Assigned task: The output should match, line for line, the records from the line containing "info@russia.ru (283, 2248)" through the line containing "privacy policy (256, 1886)", with every picture left out.

Collected data entries
______

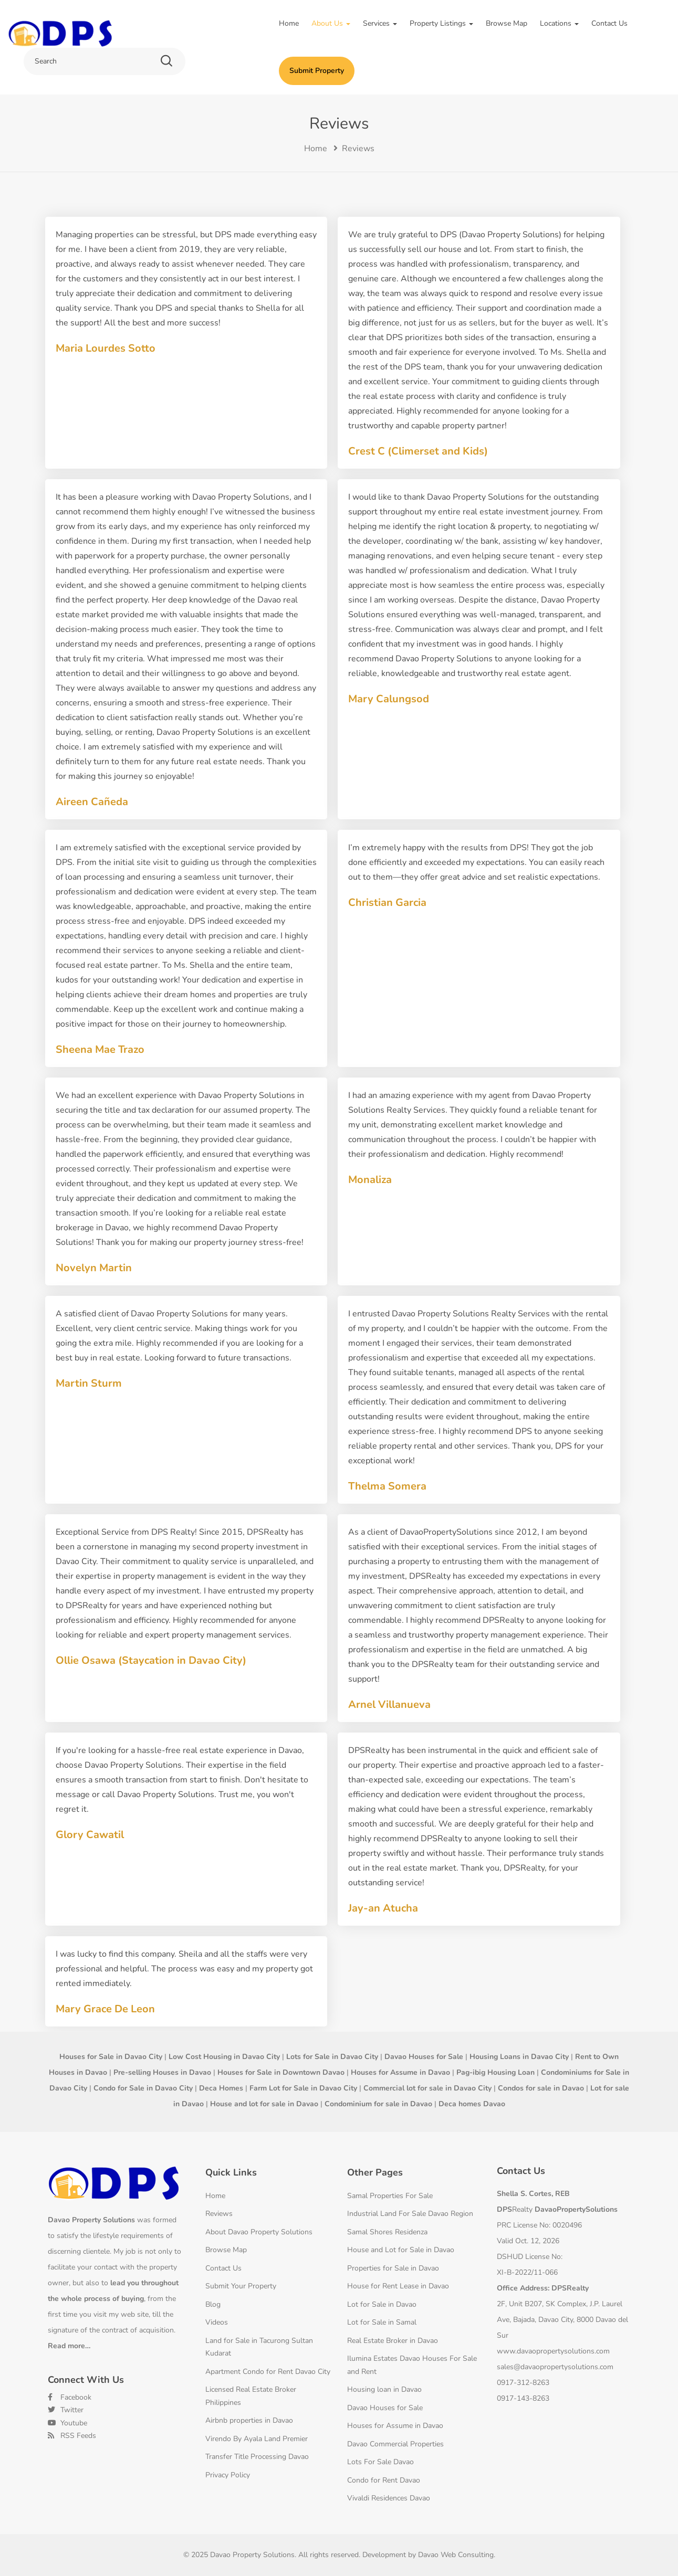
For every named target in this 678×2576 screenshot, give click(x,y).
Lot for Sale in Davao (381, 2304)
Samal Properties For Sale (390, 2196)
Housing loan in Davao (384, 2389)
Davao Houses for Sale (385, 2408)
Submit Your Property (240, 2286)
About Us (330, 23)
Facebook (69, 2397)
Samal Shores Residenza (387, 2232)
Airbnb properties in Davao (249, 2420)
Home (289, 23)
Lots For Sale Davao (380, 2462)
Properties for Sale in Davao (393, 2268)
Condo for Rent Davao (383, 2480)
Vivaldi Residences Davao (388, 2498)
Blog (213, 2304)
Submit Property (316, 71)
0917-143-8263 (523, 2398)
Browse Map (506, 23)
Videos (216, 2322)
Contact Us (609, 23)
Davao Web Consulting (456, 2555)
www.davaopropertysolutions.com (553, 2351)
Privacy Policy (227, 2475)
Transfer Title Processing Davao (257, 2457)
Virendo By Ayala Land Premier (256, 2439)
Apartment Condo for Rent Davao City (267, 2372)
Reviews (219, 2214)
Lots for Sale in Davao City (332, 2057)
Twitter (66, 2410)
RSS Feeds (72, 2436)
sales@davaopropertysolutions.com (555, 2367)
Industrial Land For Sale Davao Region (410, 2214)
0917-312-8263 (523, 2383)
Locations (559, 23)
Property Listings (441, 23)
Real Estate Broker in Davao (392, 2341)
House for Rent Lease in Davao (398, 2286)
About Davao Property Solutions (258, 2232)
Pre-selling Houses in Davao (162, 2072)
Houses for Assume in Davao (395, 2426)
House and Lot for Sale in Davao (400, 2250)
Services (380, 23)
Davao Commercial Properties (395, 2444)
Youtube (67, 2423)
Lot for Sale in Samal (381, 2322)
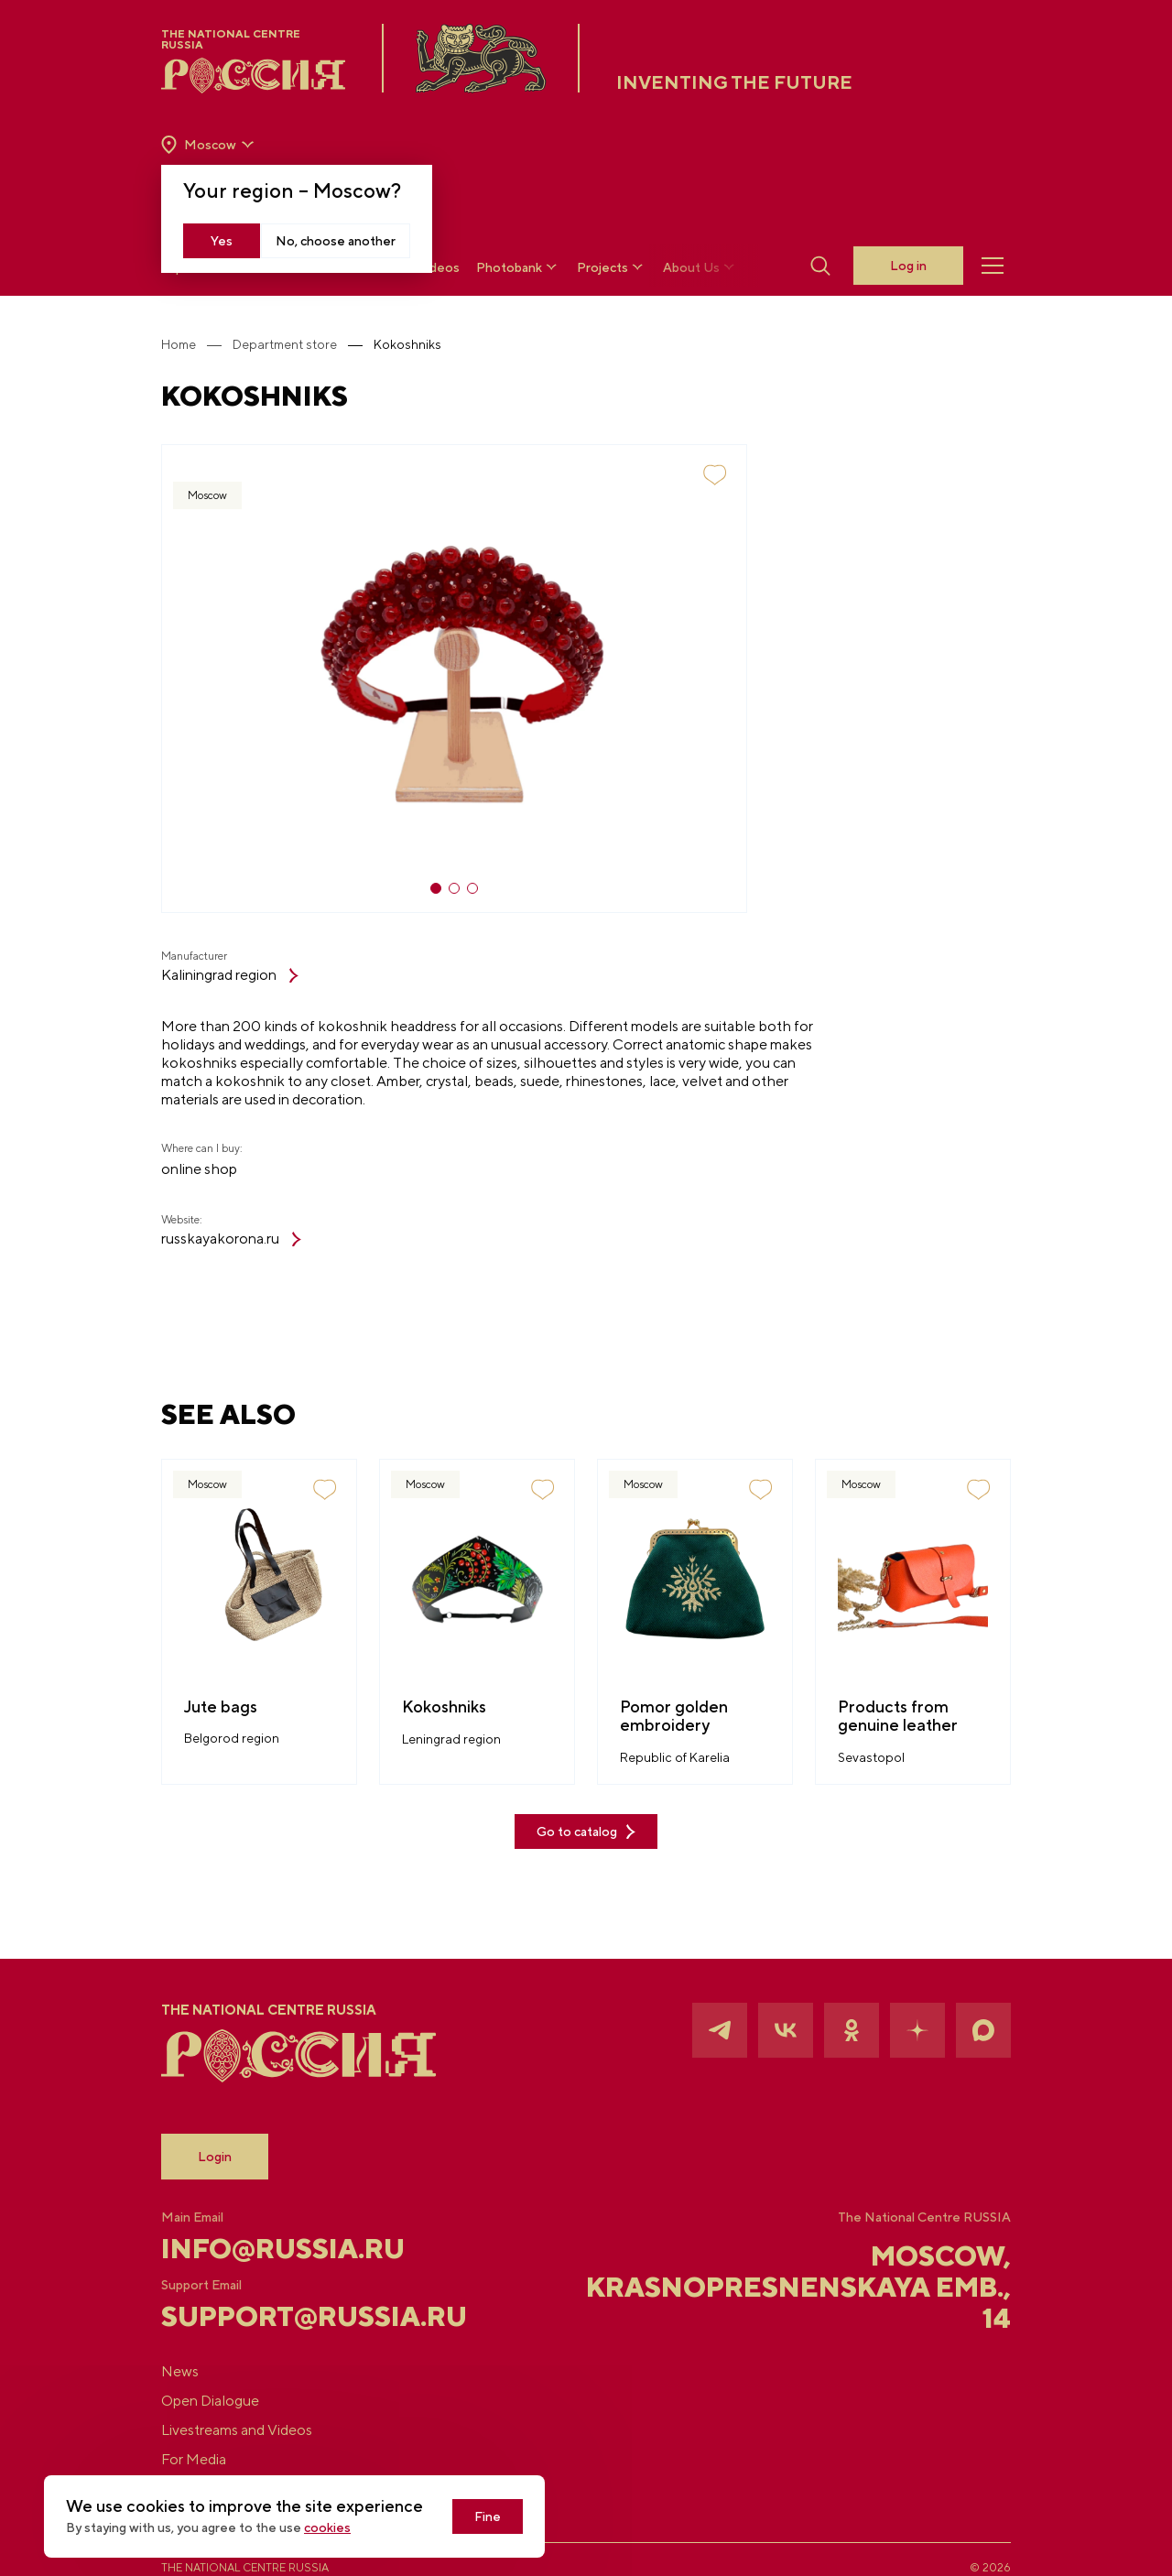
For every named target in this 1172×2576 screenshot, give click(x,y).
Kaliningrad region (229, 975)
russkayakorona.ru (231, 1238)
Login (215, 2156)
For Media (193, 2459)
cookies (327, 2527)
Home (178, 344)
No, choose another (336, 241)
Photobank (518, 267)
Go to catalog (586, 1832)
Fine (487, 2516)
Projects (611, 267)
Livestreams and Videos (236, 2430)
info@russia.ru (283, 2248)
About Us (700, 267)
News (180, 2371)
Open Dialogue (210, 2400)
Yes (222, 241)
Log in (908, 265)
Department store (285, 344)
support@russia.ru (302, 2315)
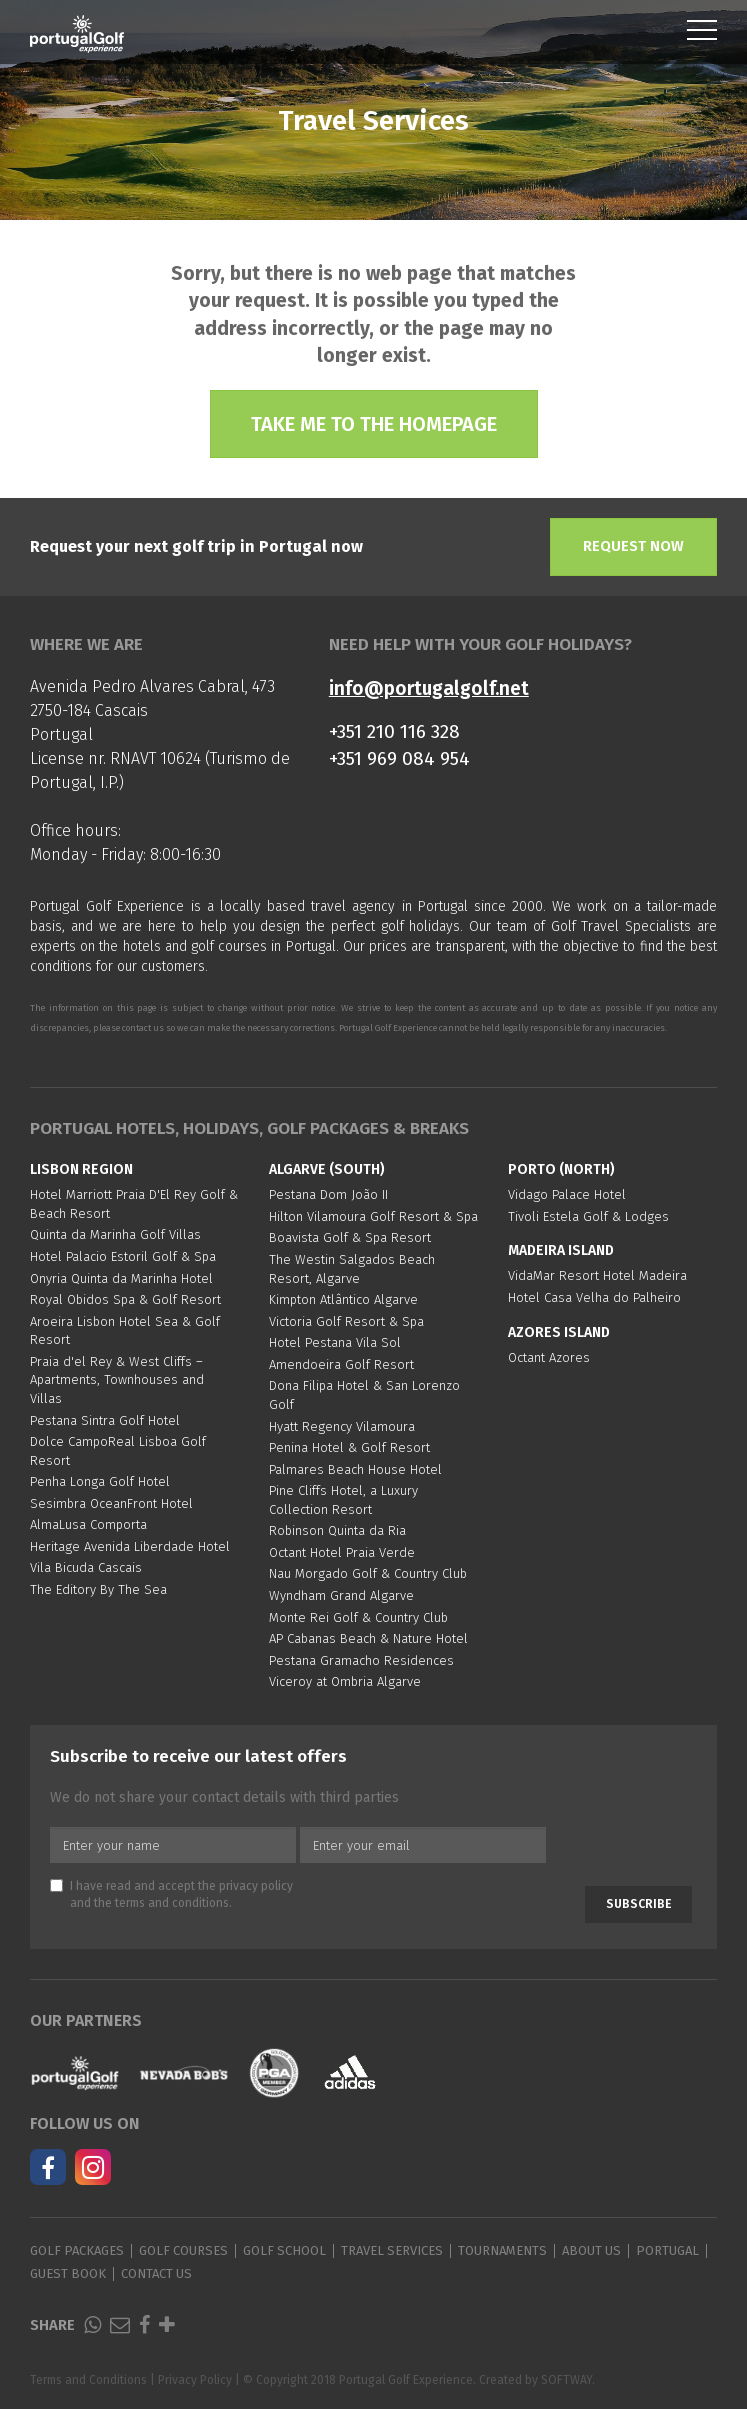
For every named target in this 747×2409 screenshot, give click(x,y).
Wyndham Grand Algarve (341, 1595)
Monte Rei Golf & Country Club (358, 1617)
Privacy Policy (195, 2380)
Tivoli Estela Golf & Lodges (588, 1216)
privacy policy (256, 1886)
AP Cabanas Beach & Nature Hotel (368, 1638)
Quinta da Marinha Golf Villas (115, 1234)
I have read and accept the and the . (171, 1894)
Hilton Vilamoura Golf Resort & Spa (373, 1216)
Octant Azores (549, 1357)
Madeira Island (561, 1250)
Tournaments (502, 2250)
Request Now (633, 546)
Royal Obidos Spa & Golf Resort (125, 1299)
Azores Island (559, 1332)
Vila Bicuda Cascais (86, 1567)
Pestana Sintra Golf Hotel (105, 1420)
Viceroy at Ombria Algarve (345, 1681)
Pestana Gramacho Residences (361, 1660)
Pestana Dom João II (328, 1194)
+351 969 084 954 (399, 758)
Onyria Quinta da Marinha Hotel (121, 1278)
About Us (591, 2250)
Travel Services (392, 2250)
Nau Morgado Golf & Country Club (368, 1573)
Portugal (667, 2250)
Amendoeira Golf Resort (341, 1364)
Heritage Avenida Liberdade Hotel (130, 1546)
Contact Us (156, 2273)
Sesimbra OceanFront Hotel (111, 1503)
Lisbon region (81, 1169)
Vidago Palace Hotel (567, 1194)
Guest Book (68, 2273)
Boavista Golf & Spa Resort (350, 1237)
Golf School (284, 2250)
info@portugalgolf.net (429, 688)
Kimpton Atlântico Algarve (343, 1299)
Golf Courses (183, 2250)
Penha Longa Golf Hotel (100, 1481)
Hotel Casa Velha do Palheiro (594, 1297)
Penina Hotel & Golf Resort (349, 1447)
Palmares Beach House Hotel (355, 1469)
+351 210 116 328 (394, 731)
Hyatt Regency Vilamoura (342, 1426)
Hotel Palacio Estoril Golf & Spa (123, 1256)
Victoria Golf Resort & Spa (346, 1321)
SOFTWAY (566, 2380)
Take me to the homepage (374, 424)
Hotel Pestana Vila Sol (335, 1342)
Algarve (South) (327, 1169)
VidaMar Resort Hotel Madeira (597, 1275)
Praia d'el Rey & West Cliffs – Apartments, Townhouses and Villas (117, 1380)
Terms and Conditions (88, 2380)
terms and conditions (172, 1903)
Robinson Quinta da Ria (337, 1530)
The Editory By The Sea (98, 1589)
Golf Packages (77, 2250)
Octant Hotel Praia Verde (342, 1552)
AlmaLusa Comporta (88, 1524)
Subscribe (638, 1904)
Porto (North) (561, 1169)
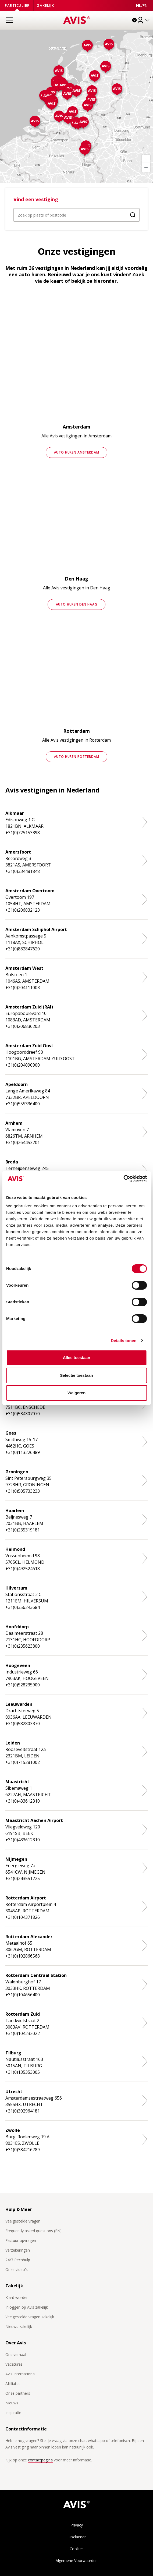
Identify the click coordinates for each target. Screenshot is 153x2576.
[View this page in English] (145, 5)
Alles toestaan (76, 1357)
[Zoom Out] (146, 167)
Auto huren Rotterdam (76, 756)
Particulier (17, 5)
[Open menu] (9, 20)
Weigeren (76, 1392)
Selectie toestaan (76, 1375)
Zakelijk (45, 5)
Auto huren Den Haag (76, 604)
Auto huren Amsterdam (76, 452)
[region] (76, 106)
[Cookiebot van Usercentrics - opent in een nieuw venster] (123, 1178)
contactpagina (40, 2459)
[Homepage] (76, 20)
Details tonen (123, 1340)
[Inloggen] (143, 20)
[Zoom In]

______

Final answer:
info@russia.ru (283, 2248)
About Us (700, 267)
News (180, 2371)
Open Dialogue (210, 2400)
Yes (222, 241)
Log in (908, 265)
Department store (285, 344)
support@russia.ru (302, 2315)
For every named target in this 747×2409 screenshot, give click(x,y).
Wyndham Grand Algarve (341, 1595)
Monte Rei Golf & Country Club (358, 1617)
Privacy Policy (195, 2380)
Tivoli Estela Golf & Lodges (588, 1216)
privacy policy (256, 1886)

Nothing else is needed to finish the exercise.